Monster VM Study: Moves 3 RAC Nodes Under 180 Seconds! Part 1

    By: George O'toole on Dec 16, 2013

    There seems to be a trend with the Oracle database community: The use of current commodity hardware enables a large System Global Area (SGA) and a correspondingly large database buffer cache. The SGA is a group of shared memory structures that contain data and control information for an Oracle database. The database buffer cache is a component of the SGA that holds copies of frequently used data blocks. For more information use Oracle’s documentation library. In this study by Principled Technologies each virtualized RAC node was allocated 148 GB of virtual memory. Why did we include so much memory for a virtualized Oracle RAC node?

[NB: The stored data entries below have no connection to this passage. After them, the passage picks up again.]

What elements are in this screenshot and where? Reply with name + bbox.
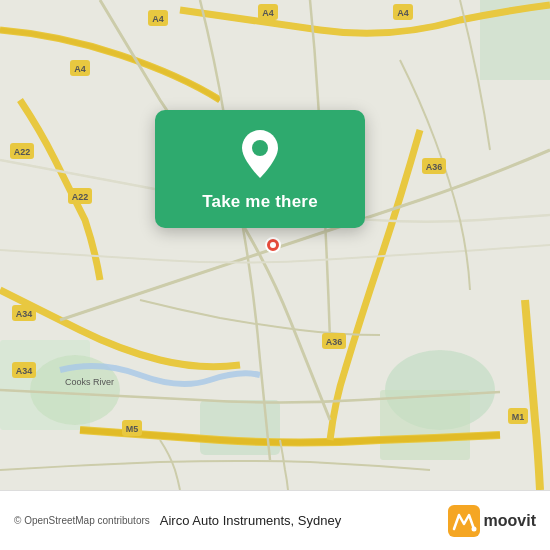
map-attribution: © OpenStreetMap contributors	[14, 515, 150, 526]
svg-text:A34: A34	[16, 366, 33, 376]
svg-text:M1: M1	[512, 412, 525, 422]
svg-text:M5: M5	[126, 424, 139, 434]
svg-rect-6	[380, 390, 470, 460]
moovit-logo: moovit	[448, 505, 536, 537]
svg-point-34	[252, 140, 268, 156]
svg-point-36	[471, 526, 476, 531]
location-card: Take me there	[155, 110, 365, 228]
svg-text:A36: A36	[426, 162, 443, 172]
map-pin-icon	[238, 128, 282, 180]
svg-rect-35	[448, 505, 480, 537]
moovit-brand-text: moovit	[484, 512, 536, 530]
svg-text:A22: A22	[14, 147, 31, 157]
svg-text:A4: A4	[74, 64, 86, 74]
svg-point-33	[270, 242, 276, 248]
business-name: Airco Auto Instruments, Sydney	[160, 513, 438, 528]
svg-text:A4: A4	[262, 8, 274, 18]
svg-text:A22: A22	[72, 192, 89, 202]
bottom-bar: © OpenStreetMap contributors Airco Auto …	[0, 490, 550, 550]
svg-text:A4: A4	[397, 8, 409, 18]
svg-text:A36: A36	[326, 337, 343, 347]
svg-text:Cooks River: Cooks River	[65, 377, 114, 387]
svg-text:A34: A34	[16, 309, 33, 319]
svg-text:A4: A4	[152, 14, 164, 24]
map-container: Cooks River	[0, 0, 550, 490]
take-me-there-button[interactable]: Take me there	[202, 190, 318, 214]
moovit-icon	[448, 505, 480, 537]
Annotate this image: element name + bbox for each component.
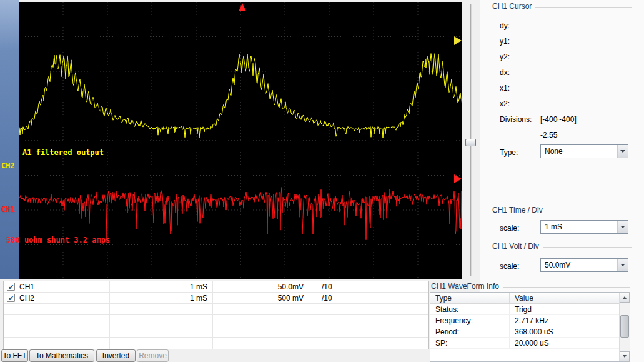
to-fft-button[interactable]: To FFT [1,349,28,362]
ch2-annotation: 500 uohm shunt 3.2 amps [6,236,110,244]
ch1-cursor-group: CH1 Cursor dy: y1: y2: dx: x1: x2: Divis… [488,2,632,195]
chevron-down-icon [617,221,628,233]
cursor-divisions-value: -2.55 [540,131,557,139]
ch2-name-cell: ✔ CH2 [4,293,110,303]
ch1-name: CH1 [19,283,34,291]
ch2-position-marker[interactable]: CH2 [1,161,15,170]
ch1-visible-checkbox[interactable]: ✔ [7,283,15,291]
group-rule [535,7,632,8]
channels-table: ✔ CH1 1 mS 50.0mV /10 ✔ CH2 1 mS 500 mV … [3,281,429,349]
volt-scale-value: 50.0mV [541,261,617,269]
ch2-visible-checkbox[interactable]: ✔ [7,294,15,302]
ch1-time-div-header: CH1 Time / Div [488,206,632,214]
ch1-cursor-group-title: CH1 Cursor [492,2,532,11]
ch1-time-div-group: CH1 Time / Div scale: 1 mS [488,206,632,239]
ch1-volt-cell: 50.0mV [213,281,319,292]
ch1-volt-div-header: CH1 Volt / Div [488,242,632,251]
group-rule [543,247,632,248]
info-row-status[interactable]: Status: Trigd [430,304,630,315]
info-scrollbar[interactable] [619,293,630,361]
waveform-info-table: Type Value Status: Trigd Frequency: 2.71… [430,292,630,362]
ch1-annotation: A1 filtered output [22,148,104,157]
ch2-level-marker-icon[interactable] [454,174,462,183]
ch2-probe-cell: /10 [319,293,375,303]
info-cell-type: SP: [430,338,510,348]
chevron-down-icon [617,145,628,158]
ch1-level-marker-icon[interactable] [454,36,462,45]
ch1-position-marker[interactable]: CH1 [1,205,15,214]
volt-scale-label: scale: [500,262,519,271]
remove-button: Remove [137,349,169,362]
check-icon: ✔ [8,284,14,290]
ch2-name: CH2 [19,294,34,303]
slider-thumb[interactable] [465,139,476,146]
empty-cell [375,281,428,292]
ch1-time-cell: 1 mS [110,281,213,292]
column-header-type[interactable]: Type [430,293,510,303]
info-row-sp[interactable]: SP: 20.000 uS [430,338,630,349]
info-cell-type: Frequency: [430,315,510,326]
cursor-type-value: None [541,147,617,156]
scroll-down-icon[interactable] [620,351,630,361]
table-row-empty [4,326,428,338]
info-cell-value: Trigd [510,304,620,314]
ch1-volt-div-title: CH1 Volt / Div [492,242,539,251]
ch1-time-div-title: CH1 Time / Div [492,206,543,214]
ch1-name-cell: ✔ CH1 [4,281,110,292]
cursor-divisions-range: [-400~400] [540,115,577,124]
table-row-empty [4,338,428,349]
table-row-empty [4,315,428,326]
scrollbar-thumb[interactable] [620,315,629,338]
waveform-info-title: CH1 WaveForm Info [431,282,499,291]
cursor-y1-label: y1: [500,37,510,46]
check-icon: ✔ [8,295,14,301]
cursor-type-label: Type: [500,148,518,157]
oscilloscope-app: CH2 CH1 A1 filtered output 500 uohm shun… [0,0,644,362]
info-table-header: Type Value [430,293,630,304]
cursor-y2-label: y2: [500,53,510,61]
cursor-dy-label: dy: [500,21,510,30]
column-header-value[interactable]: Value [510,293,630,303]
ch2-time-cell: 1 mS [110,293,213,303]
info-cell-value: 368.000 uS [510,326,620,337]
group-rule [503,287,630,288]
info-cell-type: Period: [430,326,510,337]
info-row-frequency[interactable]: Frequency: 2.717 kHz [430,315,630,326]
ch1-volt-div-group: CH1 Volt / Div scale: 50.0mV [488,242,632,277]
group-rule [547,211,632,211]
table-row-ch2[interactable]: ✔ CH2 1 mS 500 mV /10 [4,293,428,304]
empty-cell [375,293,428,303]
time-scale-combobox[interactable]: 1 mS [540,220,628,234]
ch1-probe-cell: /10 [319,281,375,292]
ch2-volt-cell: 500 mV [213,293,319,303]
table-row-empty [4,304,428,315]
time-scale-value: 1 mS [541,223,617,231]
scroll-up-icon[interactable] [620,293,630,303]
cursor-x1-label: x1: [500,84,510,93]
time-scale-label: scale: [500,224,519,233]
volt-scale-combobox[interactable]: 50.0mV [540,258,628,272]
cursor-dx-label: dx: [500,68,510,77]
cursor-x2-label: x2: [500,99,510,108]
cursor-divisions-label: Divisions: [500,115,532,124]
chevron-down-icon [617,259,628,271]
info-row-period[interactable]: Period: 368.000 uS [430,326,630,338]
waveform-info-header: CH1 WaveForm Info [431,282,630,291]
cursor-type-combobox[interactable]: None [540,144,628,158]
info-cell-value: 20.000 uS [510,338,620,348]
table-row-ch1[interactable]: ✔ CH1 1 mS 50.0mV /10 [4,281,428,293]
ch1-cursor-group-header: CH1 Cursor [488,2,632,11]
trigger-position-arrow-icon[interactable] [239,3,246,11]
ch2-trace [19,187,462,240]
vertical-position-slider[interactable] [462,0,480,279]
inverted-button[interactable]: Inverted [96,349,136,362]
info-cell-value: 2.717 kHz [510,315,620,326]
to-mathematics-button[interactable]: To Mathematics [29,349,94,362]
info-cell-type: Status: [430,304,510,314]
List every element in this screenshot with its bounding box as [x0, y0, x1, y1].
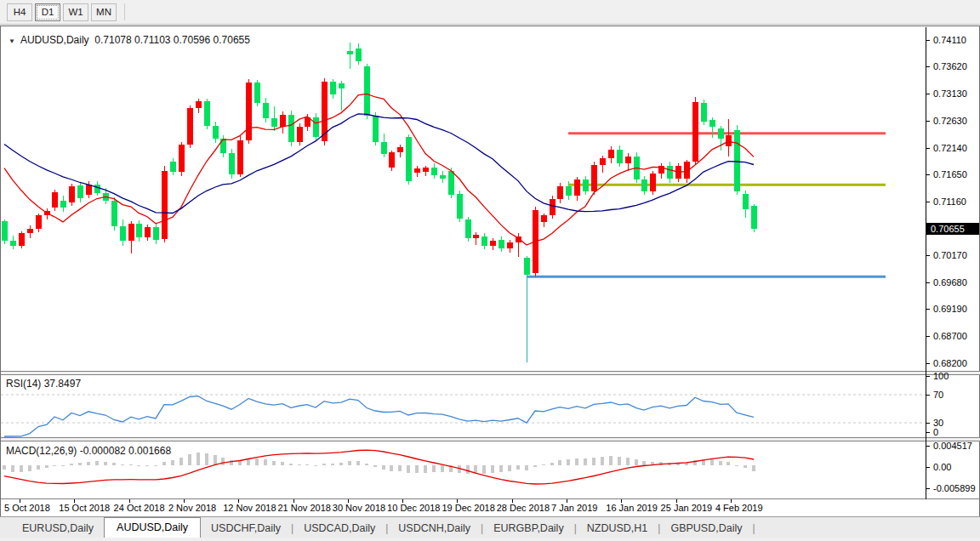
- date-tick-label: 15 Oct 2018: [59, 503, 110, 513]
- macd-scale-label: -0.005899: [933, 483, 976, 493]
- rsi-splitter[interactable]: [1, 371, 980, 375]
- date-tick-mark: [567, 499, 567, 503]
- date-tick-label: 25 Jan 2019: [661, 503, 713, 513]
- tab-usdcad[interactable]: USDCAD,Daily: [293, 520, 385, 538]
- date-tick-label: 24 Oct 2018: [114, 503, 165, 513]
- date-tick-label: 12 Nov 2018: [223, 503, 276, 513]
- macd-splitter[interactable]: [1, 437, 980, 441]
- date-tick-mark: [74, 499, 75, 503]
- chart-ohlc-values: 0.71078 0.71103 0.70596 0.70655: [94, 34, 250, 46]
- macd-scale-label: 0.004517: [933, 441, 972, 451]
- rsi-tick-mark: [926, 423, 930, 424]
- date-tick-mark: [676, 499, 677, 503]
- price-tick-mark: [926, 94, 930, 94]
- rsi-label: RSI(14) 37.8497: [6, 378, 81, 390]
- macd-tick-mark: [926, 488, 930, 489]
- date-tick-mark: [348, 499, 349, 503]
- price-tick-label: 0.72140: [933, 143, 967, 153]
- rsi-scale-label: 0: [933, 427, 938, 437]
- price-tick-label: 0.69680: [933, 277, 967, 288]
- price-tick-mark: [926, 282, 930, 283]
- timeframe-button-d1[interactable]: D1: [35, 3, 60, 21]
- rsi-tick-mark: [926, 376, 930, 377]
- date-tick-label: 10 Dec 2018: [387, 503, 440, 513]
- date-tick-mark: [238, 499, 239, 503]
- date-tick-mark: [20, 499, 20, 503]
- timeframe-button-mn[interactable]: MN: [91, 3, 117, 21]
- date-tick-label: 19 Dec 2018: [442, 503, 494, 513]
- mt4-window: H4D1W1MN ▼AUDUSD,Daily 0.71078 0.71103 0…: [0, 0, 980, 541]
- tab-nzdusd[interactable]: NZDUSD,H1: [577, 520, 658, 538]
- date-tick-mark: [621, 499, 622, 503]
- price-tick-label: 0.71160: [933, 196, 966, 207]
- price-tick-label: 0.72630: [933, 116, 967, 126]
- current-price-badge: 0.70655: [926, 223, 979, 235]
- toolbar-separator: [124, 3, 125, 20]
- macd-scale-label: 0.00: [933, 462, 951, 472]
- macd-tick-mark: [926, 446, 930, 447]
- date-tick-mark: [512, 499, 513, 503]
- price-tick-label: 0.68700: [933, 331, 967, 341]
- date-tick-label: 5 Oct 2018: [4, 503, 50, 513]
- rsi-scale-label: 70: [933, 390, 943, 400]
- price-tick-label: 0.71650: [933, 169, 967, 179]
- status-strip: [0, 538, 980, 541]
- tab-eurusd[interactable]: EURUSD,Daily: [12, 520, 104, 538]
- chart-symbol-label: AUDUSD,Daily: [20, 34, 89, 46]
- price-tick-label: 0.74110: [933, 35, 966, 45]
- tab-audusd[interactable]: AUDUSD,Daily: [104, 517, 201, 538]
- date-tick-mark: [129, 499, 130, 503]
- date-tick-mark: [293, 499, 294, 503]
- price-tick-mark: [926, 121, 930, 122]
- price-tick-label: 0.73130: [933, 88, 967, 99]
- price-tick-mark: [926, 66, 930, 67]
- timeframe-toolbar: H4D1W1MN: [0, 0, 980, 25]
- macd-tick-mark: [926, 467, 930, 468]
- date-tick-label: 2 Nov 2018: [168, 503, 216, 513]
- symbol-tab-bar: EURUSD,DailyAUDUSD,DailyUSDCHF,Daily|USD…: [0, 516, 980, 538]
- price-tick-mark: [926, 255, 930, 256]
- price-tick-mark: [926, 363, 930, 364]
- date-tick-label: 30 Nov 2018: [333, 503, 385, 513]
- rsi-scale-label: 100: [933, 371, 949, 381]
- price-tick-mark: [926, 174, 930, 175]
- symbol-dropdown-icon[interactable]: ▼: [9, 37, 15, 45]
- date-tick-mark: [184, 499, 185, 503]
- chart-window[interactable]: ▼AUDUSD,Daily 0.71078 0.71103 0.70596 0.…: [0, 26, 980, 516]
- date-tick-mark: [402, 499, 403, 503]
- date-tick-label: 4 Feb 2019: [715, 503, 763, 513]
- tab-separator: |: [752, 522, 755, 538]
- tab-eurgbp[interactable]: EURGBP,Daily: [483, 520, 573, 538]
- date-tick-label: 28 Dec 2018: [497, 503, 550, 513]
- price-tick-mark: [926, 309, 930, 310]
- price-tick-mark: [926, 202, 930, 202]
- price-tick-label: 0.69190: [933, 304, 967, 314]
- timeframe-button-h4[interactable]: H4: [7, 3, 32, 21]
- chart-canvas[interactable]: [1, 26, 979, 516]
- tab-usdcnh[interactable]: USDCNH,Daily: [388, 520, 481, 538]
- price-axis-border: [926, 27, 926, 499]
- date-tick-label: 16 Jan 2019: [606, 503, 658, 513]
- date-tick-label: 7 Jan 2019: [551, 503, 597, 513]
- price-tick-mark: [926, 148, 930, 149]
- price-tick-label: 0.68200: [933, 358, 967, 368]
- timeframe-button-w1[interactable]: W1: [63, 3, 88, 21]
- price-tick-label: 0.73620: [933, 61, 967, 71]
- date-axis-border: [1, 498, 980, 499]
- date-tick-mark: [457, 499, 458, 503]
- chart-title: ▼AUDUSD,Daily 0.71078 0.71103 0.70596 0.…: [9, 34, 250, 46]
- date-tick-mark: [731, 499, 732, 503]
- price-tick-label: 0.70170: [933, 250, 967, 260]
- tab-gbpusd[interactable]: GBPUSD,Daily: [660, 520, 752, 538]
- rsi-tick-mark: [926, 395, 930, 396]
- rsi-tick-mark: [926, 432, 930, 433]
- price-tick-mark: [926, 336, 930, 337]
- macd-label: MACD(12,26,9) -0.000082 0.001668: [6, 445, 171, 457]
- date-tick-label: 21 Nov 2018: [278, 503, 331, 513]
- tab-usdchf[interactable]: USDCHF,Daily: [201, 520, 291, 538]
- price-tick-mark: [926, 40, 930, 41]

    1. This acknowledges a trend in servers having more main memory (RAM), as the additional cost is relatively minimal. This additional memory is therefore available for Database Administrators (DBA) to allocate to the SGA.
    2. VMware’s vMotion is a foundational technology that enables the business to non-disruptively move a Virtual Machine (VM) from one server to another. As the study indicates, this can include vMotion of a virtualized production Oracle RAC node.
    3. The goal of the study was to demonstrate the simultaneous vMotion of multiple large virtual memory VMs which are running an OLTP workload. We proved that these vMotion operations could be done efficiently, quickly and without data loss or other instability. Since Oracle RAC is specifically designed to fail a node and fence it from the cluster in the event of the slightest hint of instability, this is an amazing accomplishment.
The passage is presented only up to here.